Questions : changement d’office ou changement de métier ? ; articulation : corset des règles procédurales/concept non juridique de l’intérêt de l’enfant (politique : bien ou pas pour l’enfant) ; quel avenir d’un juge des enfants à double casquette dans un monde, dans une Europe où cette question n’a plus cours ?
II – Catherine Sultan (présidente chambre des mineurs) et Alice Grunwald : (juge des enfants) : l’office du juge, entre l’esprit du juge cesbronien et la nécessaire garantie des droits, les enjeux actuels (présence du greffier, subsidiarité, contradictoire, respect des textes…).
Alice Grunwald : A déchanté dès son stage (2000) : pas de travailleurs sociaux, pas d’audition des enfants, peu d’avocats. Soucieuse de faire autrement. On pensait que les familles ne pouvaient pas entendre (conception infantilisante des familles). Le juge des enfants est écartelé entre des injonctions contradictoires. Elle considère que c’est bien pour le juge d’être bordé dans sa toute puissance.
Lois (subsidiarité en 2006, 2016) ont apporté une cohérence, une stabilité du système mais peu appliquées.
Mise en place du greffier en assistance éducative : sortie d’un énorme dysfonctionnement (compréhension de la décision, oubli de certains points) ; autre espace, un peu de distance remettant du juridictionnel dans le système.
Québec : pas la famille, pas les enfants, représentation par les avocats, arbitral avec les avocats.
Mais un respect plus important des droits des personnes : les accords (protection de l’enfance) ne passent pas devant le juge ; stabilité des parcours : gros travail avec les parents sur un temps court et ensuite stabilisation de la situation de l’enfant (différent de la France).
Respect des lois :
Subsidiarité (prévention), levier du travail avec les parents, baisse du nombre de dossiers
Ressources familiales : freins de position éducative, pas d’empiètement sur les valeurs d’une famille quand pas de danger pour l’enfant
Contrôle sur le soutien à la parentalité : donner du sens à des adaptations du statut.
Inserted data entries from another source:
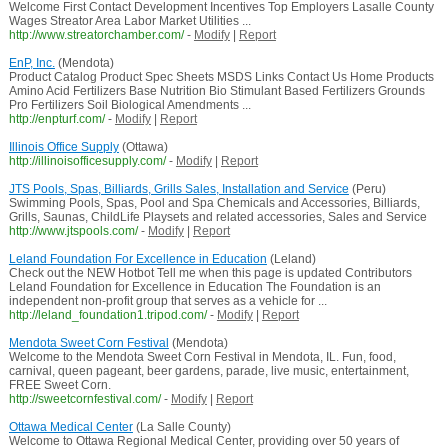
Welcome First Contact Development Incentives Top Employers Lasalle County
Wages Streator Area Labor Market Utilities ...
http://www.streatorchamber.com/
-
Modify
|
Report
EnP, Inc.
(Mendota)
Product Catalog Product Spec Sheets MSDS Links Contact Us Home Products
Amino Acid Fertilizers Base Nutrition Bio Stimulant Based Fertilizers Grounds
Pro Fertilizers Soil Biological Amendments ...
http://enpturf.com/
-
Modify
|
Report
Illinois Office Supply
(Ottawa)
http://illinoisofficesupply.com/
-
Modify
|
Report
JTS Pools, Spas, Billiards, Grills Sales, Installation and Service
(Peru)
Swimming Pools, Spas, Pool and Spa Chemicals and Accessories, Billiards,
Grills, Saunas, ChildLife Playsets and related accessories, Sales and Service
http://www.jtspools.com/
-
Modify
|
Report
Leland Foundation For Excellence in Education
(Leland)
Check out the NEW Hotbot Tell me when this page is updated Contributors
Leland Foundation for Excellence in Education The Foundation is an
independent non-profit group that serves as a vehicle for ...
http://leland_foundation1.tripod.com/
-
Modify
|
Report
Mendota Sweet Corn Festival
(Mendota)
Welcome to the Mendota Sweet Corn Festival in Mendota, IL. Fun, food,
carnival, queen pageant, beer gardens, parade, live music, entertainment,
FREE Sweet Corn.
http://sweetcornfestival.com/
-
Modify
|
Report
Ottawa Medical Center
(La Salle County)
Welcome to Ottawa Regional Medical Center, providing over 50 years of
Catherine Sultan : Elle considère que la tension entre les deux pôles est positive. Le juge des enfants est impliqué dans la cité et au cœur de la question sociale (violences familiales, sexuelles, prostitution). Cela rend vivante la fonction. Le juge des enfants est perméable aux évolutions de la société. Catherine Sultan évoque l’impulsion de la Convention européenne des droits de l’homme (CEDH) et de la Convention internationale des droits de l’enfant (CIDE). Le modèle de justice a su intégrer ces mouvements. Selon cette dernière, « il ne faut pas relire le passé avec les lunettes du présent ». La justice s’est émancipée de ses racines mais ne les a pas rompues.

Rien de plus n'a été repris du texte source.